2.2. Animals and Design

The study was conducted on 12 commercial Danish pig herds with herd populations ranging from 800 to 3050 sows. Three different feeding systems could be observed in the gestation units: Free-access feeding Stall (Stall), Floor feeding (Floor), and Electronic sow feeding (ESF; n = 4 herds per system). The herds were selected based on the feeding system in the gestation unit and, secondly, a large herd size in order to record as many litters in each parity over three days as possible. Seven of the herds were selected due to their involvement in other SEGES Danish Pig Research Centre research projects (herd A, C, D, F, I, K, and L), and the remaining herds (B, E, G, H, and J) by contact to a local pig production advisor. Additionally, the herds were selected due to their geographical position, so that farm visits in early mornings and evenings were possible. The herd size and disease status of the herds can be found in

Table 1. Number of feedings per day and sows per pen in the gestation unit for the individual herds (A–L) with free-access feeding stalls (Stall), floor feeding (Floor), and electronic sow feeding (ESF).

	Stall				Floor				ESF
Herd	A	C	D	I	B	E	H	K	F	G	J	L
Herd size, no. of sows	1900	1250	1050	1150	3050	2500	1250	2000	800	1200	1400	1700
Health status 1	Myc + Ap12	Myc + Ap6 + Ap12	Myc	Myc + Ap6 + Ap12	Myc + PRRS1 + PRRS2	SPF	Myc + Ap12	Unknown	Myc + PRRS2	Myc + Ap12	Myc + Ap2 + PRRS1 + PRRS2	Unknown
Feedings/day, no.	1–2	1–2	2	2	1	2	1	1	-	-	-	-
Sows/pen in the gestation unit, no.	60–65	50	46	25–40	30–56	50–60	16 or 40–45 2	18	45–60	60–65	48–64	75

¹ Health status according to the Danish SPF declaration system: SPF = Specific pathogen free; Myc = Mycoplasma hyopneumoniae; Ap2 = Actinobacillus pleuropneumoniae serotype 2; Ap6 = Actinobacillus pleuropneumoniae serotype 6; Ap12 = Actinobacillus pleuropneumoniae serotype 12; PRRS1 = Porcine Reproductive and Respiratory Syndrome (EU strain); PRRS2 = Porcine Reproductive and Respiratory Syndrome (US strain); Unknown = no health declaration. ² Two different pen sizes were present in this herd.
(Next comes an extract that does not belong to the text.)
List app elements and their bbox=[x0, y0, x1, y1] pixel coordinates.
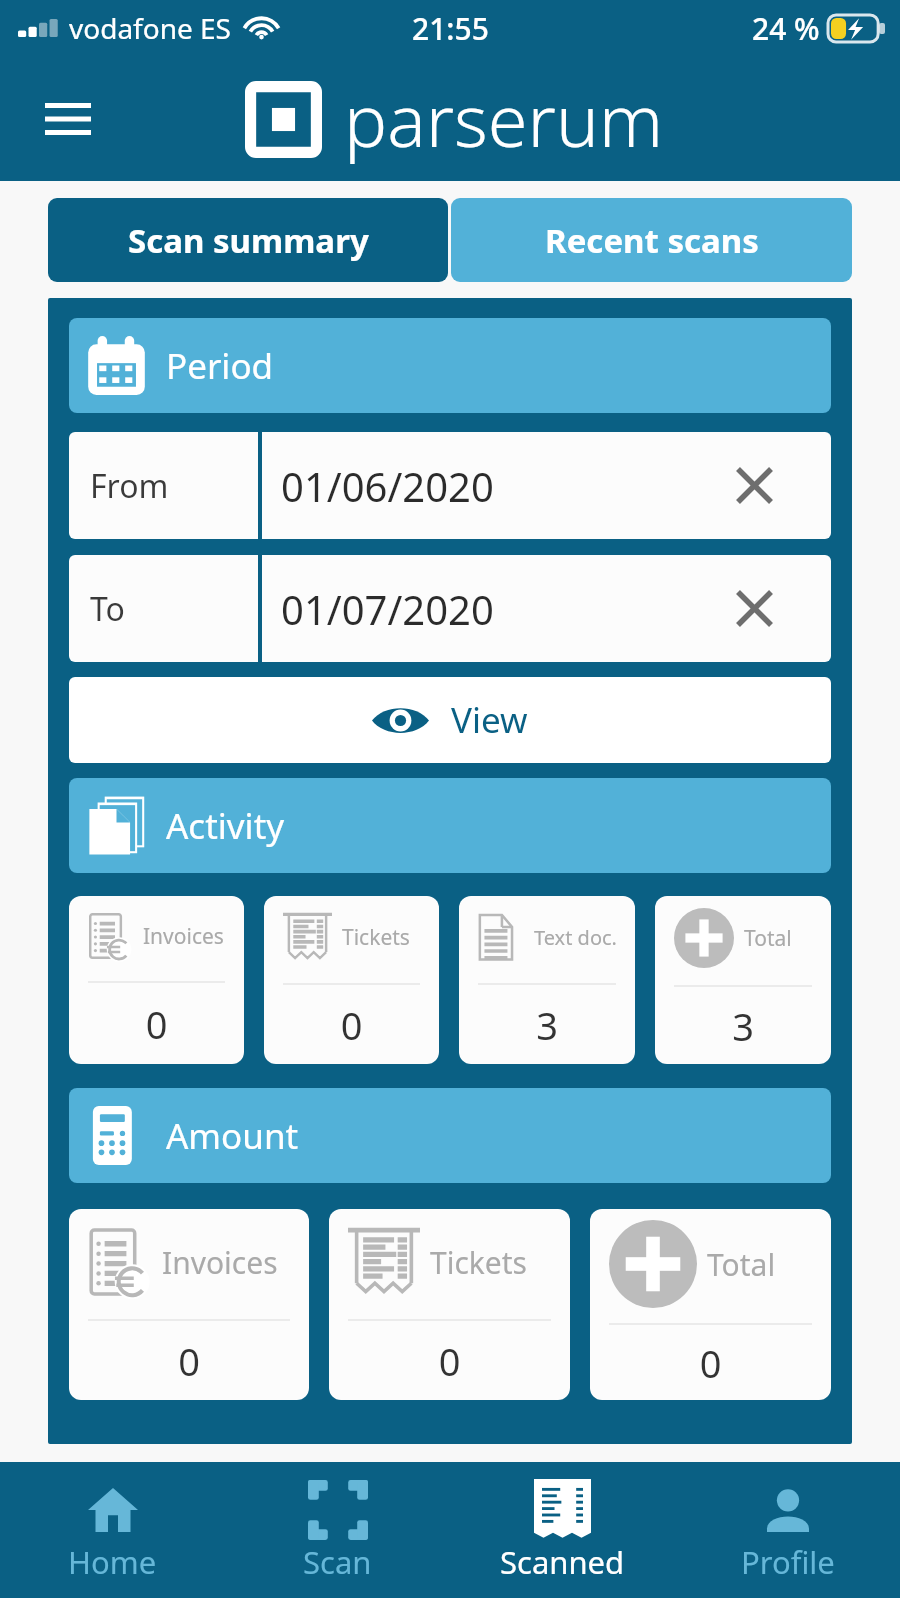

. The study included production data from 8677 liveborn piglets, from a total of 9652 piglets from 452 litters. All sows were crossbred Danish Landrace × Danish Yorkshire (parity 1 to 10 (mean ± sd.; 3.84 ± 1.97)), artificially inseminated with semen from DanBred Duroc boars. Data were collected between mid-September and mid-December 2019. Recordings were made successively over the three days, with the most farrowing in one given week on each herd resulting in the average recording of 40–76% of all farrowing in the weekly farrowing batch of the herds.

2.3. Management Routines

The daily management routines were performed as usual in the individual herds, and recordings were collected early in the morning to prevent disturbing the work routines of the employees. In all herds, sows were housed in a crated system through the nursing period and confined in locked or free-access stalls for four weeks after insemination. The size of the groups in the gestation unit, as well as the number of daily feedings, are listed in Table 1. The herds followed the Danish legislation for stocking density, percentage of slatted floors, and enrichment. Sows in herd G were housed in a deep litter section in the gestation unit. Gilts in herd A were not housed in a Stall system as the sows but in pens with nine gilts in each and fed by liquid feed in a trough. The feed used for gestation diets was formulated to meet or exceed the feed recommendations for gestating sows in all herds [18], and a reduced version of diet formulations can be found in Supplementary Table S1.

2.4. Saliva Collection

At least 30 saliva samples were collected from sows in the gestation unit of each herd on the days the production data was collected. Therefore, the saliva samples did not correspond to the sows that farrowed the piglets included in the study. Saliva was collected with the use of a Salivette (Salivette plain, Sarstedt, Leicester, UK), which consisted of a cotton bud that fits inside a centrifuge tube [19]. The sow chewed voluntarily on a cotton bud until it was moisturised, as this method allowed cortisol sampling in an easy and stress-free manner [19,20]. The saliva samples were collected in the morning between 08:00 a.m. and 11:30 a.m., which was either before or at least half an hour after feeding. The sows were selected randomly; however, in herds with ESF, sows seen eating were not selected to avoid contamination of saliva samples. The stocking density in the pen was noted (Table 1), as well as sow ID, parity of the sows, and days from insemination. The saliva samples were centrifuged (CM-6MT; ELMI Ltd., Riga, Latvia) at 1000× g for 10 min at room temperature within four hours of collection. Afterwards, the centrifuged saliva samples were transferred to Eppendorf tubes and frozen at −18 °C until later analysis.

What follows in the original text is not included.